NESchampion wrote:Ambition, adventure, and desire aren't provided by crafting??
Only if your ambition and desire is to make mundane short swords, which is pretty low. Alternatively, if your ambition and desire is to get rich and or powerful from mundane crafting, then that means you intend to abuse the system. *shrugs*
Remember, NPC commoner craftsmen also make mundane items, so it can't require a lot of adventure to get the materials otherwise they won't realistically be available from NPC merchants.
NESchampion wrote:If a group goes out to adventure to gather materials, do they not need to overcome the same challenges as you just stated?
As above, hopefully no adventure is required for mundane crafting, or the items won't exist on NPC merchants.
NESchampion wrote:So, first you dislike crafting because it could be solo oriented; then when I point out that it can be group oriented, you dislike it again because you don't feel people will be logged in to barter for materials, form groups to gather materials, or try to sell their wares to other PCs?
So, you want players to have something to do without DM's, but not solo because that discourages RP and not groups because that won't work any better than currently. Kindof rules out anything that could possibly be added staticly for characters. Just a bit.
Obviously I want nothing of the sort. What I want is for players to have multiplayer roleplaying adventuring opportunities in the absence of a DM. Crafting doesn't provide that, only statics do. Crafting tends to imbalance PC economies, create hoarding behavior of components, encourage solo farming, and take people away from multiplayer rp. Now, some of my concerns have been addressed by TDawg and others, so hopefully ALFA's crafting system won't repeat the most common mistakes, but at the end of the day crafting is really an MMO activity, not a D&D activity.
NESchampion wrote:Even though you haven't shown in any meaningful way that crafting encourages soloing other than saying it does, I'll take it at face value; let's say it does. And let's say we code it so you can't refine get any resources without being in a party with at least two other people in the same area as you. And then, we make it so when a DM is online, you can't access crafting devices.
So now you can't get stuff alone; if no DMs are on you can craft away, but if a DM comes on you're "too tired to continue" and thus need to go to an Inn and relax and RP.
Whoop Whoop! DM Alert! Drop your crafting and start rp'ing immediately! Hilarious.
NESchampion wrote: Nevermind the RP associated with gathering a group for claiming resources, bartering for materials for your goods, and trying to sell / advertise your wares; that kind of RP doesn't qualify as RP apparantly.

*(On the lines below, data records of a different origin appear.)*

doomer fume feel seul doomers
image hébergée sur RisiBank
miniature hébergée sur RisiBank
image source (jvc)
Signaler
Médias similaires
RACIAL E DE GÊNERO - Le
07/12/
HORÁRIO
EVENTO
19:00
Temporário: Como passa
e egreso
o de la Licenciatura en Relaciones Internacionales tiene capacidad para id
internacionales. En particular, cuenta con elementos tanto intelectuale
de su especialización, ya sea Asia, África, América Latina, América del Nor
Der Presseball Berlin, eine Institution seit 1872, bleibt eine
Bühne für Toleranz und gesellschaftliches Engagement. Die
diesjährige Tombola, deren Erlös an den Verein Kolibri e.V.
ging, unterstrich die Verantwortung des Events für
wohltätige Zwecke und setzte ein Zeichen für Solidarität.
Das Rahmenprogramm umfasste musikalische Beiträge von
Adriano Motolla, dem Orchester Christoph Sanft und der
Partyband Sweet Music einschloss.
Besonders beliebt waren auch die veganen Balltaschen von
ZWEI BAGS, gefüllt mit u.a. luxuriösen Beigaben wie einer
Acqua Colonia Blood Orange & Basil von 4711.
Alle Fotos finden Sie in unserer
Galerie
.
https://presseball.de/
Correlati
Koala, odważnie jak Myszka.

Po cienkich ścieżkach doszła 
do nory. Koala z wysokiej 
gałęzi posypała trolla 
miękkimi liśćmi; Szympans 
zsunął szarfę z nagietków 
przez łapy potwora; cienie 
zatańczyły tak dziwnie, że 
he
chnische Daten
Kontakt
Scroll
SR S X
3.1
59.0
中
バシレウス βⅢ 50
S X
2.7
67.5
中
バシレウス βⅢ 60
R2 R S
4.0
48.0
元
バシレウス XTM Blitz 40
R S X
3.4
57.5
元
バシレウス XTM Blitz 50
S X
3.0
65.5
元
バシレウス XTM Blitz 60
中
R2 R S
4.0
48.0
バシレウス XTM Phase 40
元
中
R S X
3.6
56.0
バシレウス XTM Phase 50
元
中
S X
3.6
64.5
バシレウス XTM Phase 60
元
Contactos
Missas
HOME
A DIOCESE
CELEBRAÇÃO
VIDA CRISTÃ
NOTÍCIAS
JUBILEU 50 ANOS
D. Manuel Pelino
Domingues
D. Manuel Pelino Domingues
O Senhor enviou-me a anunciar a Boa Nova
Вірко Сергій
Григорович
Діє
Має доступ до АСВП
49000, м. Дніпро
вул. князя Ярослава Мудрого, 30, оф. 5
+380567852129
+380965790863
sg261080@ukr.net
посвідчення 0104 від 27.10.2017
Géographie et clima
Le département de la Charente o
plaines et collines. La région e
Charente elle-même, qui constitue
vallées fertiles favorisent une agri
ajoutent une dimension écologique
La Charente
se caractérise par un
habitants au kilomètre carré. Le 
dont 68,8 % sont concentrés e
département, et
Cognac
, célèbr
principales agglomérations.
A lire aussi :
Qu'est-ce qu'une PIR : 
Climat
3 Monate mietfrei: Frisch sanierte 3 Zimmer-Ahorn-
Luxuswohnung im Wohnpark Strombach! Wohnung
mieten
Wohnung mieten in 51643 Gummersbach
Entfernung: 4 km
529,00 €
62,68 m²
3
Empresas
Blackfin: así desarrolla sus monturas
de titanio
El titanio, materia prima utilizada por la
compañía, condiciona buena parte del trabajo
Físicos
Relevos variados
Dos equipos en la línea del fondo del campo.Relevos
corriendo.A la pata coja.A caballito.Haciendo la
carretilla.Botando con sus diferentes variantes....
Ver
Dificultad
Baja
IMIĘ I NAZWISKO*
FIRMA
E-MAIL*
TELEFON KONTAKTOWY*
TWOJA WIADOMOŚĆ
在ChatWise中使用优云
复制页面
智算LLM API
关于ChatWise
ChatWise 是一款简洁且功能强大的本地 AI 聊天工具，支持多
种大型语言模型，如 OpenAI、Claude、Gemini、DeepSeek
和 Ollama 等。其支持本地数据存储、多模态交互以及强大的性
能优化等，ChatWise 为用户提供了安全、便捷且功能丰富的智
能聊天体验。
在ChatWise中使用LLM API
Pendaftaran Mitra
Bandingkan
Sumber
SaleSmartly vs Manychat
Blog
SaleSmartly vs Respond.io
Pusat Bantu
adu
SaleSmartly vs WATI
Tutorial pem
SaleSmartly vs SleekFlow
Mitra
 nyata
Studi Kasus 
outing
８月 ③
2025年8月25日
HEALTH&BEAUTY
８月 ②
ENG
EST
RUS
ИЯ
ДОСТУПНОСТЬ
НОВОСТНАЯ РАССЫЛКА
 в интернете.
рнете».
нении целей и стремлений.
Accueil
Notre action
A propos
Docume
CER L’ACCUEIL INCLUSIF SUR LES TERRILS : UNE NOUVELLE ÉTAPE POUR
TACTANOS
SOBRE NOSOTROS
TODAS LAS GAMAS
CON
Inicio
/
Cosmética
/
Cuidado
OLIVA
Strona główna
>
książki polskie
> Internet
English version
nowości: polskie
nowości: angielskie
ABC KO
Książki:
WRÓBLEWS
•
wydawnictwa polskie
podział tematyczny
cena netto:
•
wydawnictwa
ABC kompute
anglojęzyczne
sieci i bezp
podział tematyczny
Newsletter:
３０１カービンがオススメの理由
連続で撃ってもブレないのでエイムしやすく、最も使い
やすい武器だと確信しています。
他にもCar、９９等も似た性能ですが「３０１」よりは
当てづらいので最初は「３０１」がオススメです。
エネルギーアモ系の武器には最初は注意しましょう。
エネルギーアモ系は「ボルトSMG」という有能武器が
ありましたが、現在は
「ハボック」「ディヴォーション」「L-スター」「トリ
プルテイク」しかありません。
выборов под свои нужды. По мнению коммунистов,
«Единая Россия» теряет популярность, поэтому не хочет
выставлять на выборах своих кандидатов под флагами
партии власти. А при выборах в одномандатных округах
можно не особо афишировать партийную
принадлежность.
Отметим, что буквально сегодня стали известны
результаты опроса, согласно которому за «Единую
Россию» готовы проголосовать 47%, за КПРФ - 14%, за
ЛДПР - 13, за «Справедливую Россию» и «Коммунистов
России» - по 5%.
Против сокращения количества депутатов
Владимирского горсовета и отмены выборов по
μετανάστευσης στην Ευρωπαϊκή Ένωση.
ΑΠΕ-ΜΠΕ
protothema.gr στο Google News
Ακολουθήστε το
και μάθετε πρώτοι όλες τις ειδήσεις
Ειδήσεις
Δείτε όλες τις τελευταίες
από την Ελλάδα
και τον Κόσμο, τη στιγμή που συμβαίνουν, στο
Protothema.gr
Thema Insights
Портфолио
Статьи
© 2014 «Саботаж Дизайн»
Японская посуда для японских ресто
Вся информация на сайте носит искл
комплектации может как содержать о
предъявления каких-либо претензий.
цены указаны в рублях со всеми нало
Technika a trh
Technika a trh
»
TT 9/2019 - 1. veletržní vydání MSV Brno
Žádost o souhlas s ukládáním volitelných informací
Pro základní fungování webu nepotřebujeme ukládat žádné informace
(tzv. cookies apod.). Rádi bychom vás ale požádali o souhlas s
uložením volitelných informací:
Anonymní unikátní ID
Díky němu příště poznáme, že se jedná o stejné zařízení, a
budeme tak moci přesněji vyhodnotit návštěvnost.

Absolutely it doesn't, since it basically doesn't happen. People gather materials solo, hoard resources, and try to sell/advertise wares using the forum. Unless we come up with a way to prevent all of that, which goes back to "boy this is sure a lot of effort for little gain."
Remember, this is all coming from Mr. "Just trust the players to rp." I've seen a before and after where crafting was introduced to a high rp server. It was a disaster. People standing at crafting tables, still wearing full plate, ignoring everything around them; people dashing out at server reset to find rare crafting components, and hoarding any extras in their PChests; people spending hours and hours trying to mine ore and thus being unavailable for multiplayer rp.
Well, we'll see what happens. I suppose the best argument for crafting is that it can always be removed later if it turns out to be a bad idea.
Creslyn wrote:Nerine's idea seems to be the best one put forth so far.
+1
I think the NPC herbalist in Shadowdale does/did something like this.
As far as rare component gathering, randomizing the location would at least reduce the farming aspect a bit. Could *also* randomize whether you find anything or not, rather than have it be first come first serve (/me remembers all the server reset inspired dashing on servers with crafting implemented). Or they could all be monster bits, with ore and wood simply being purchaseable. Then again, coming up with crafting options always makes me want to poke my eye out with a pencil, so I'll stop now.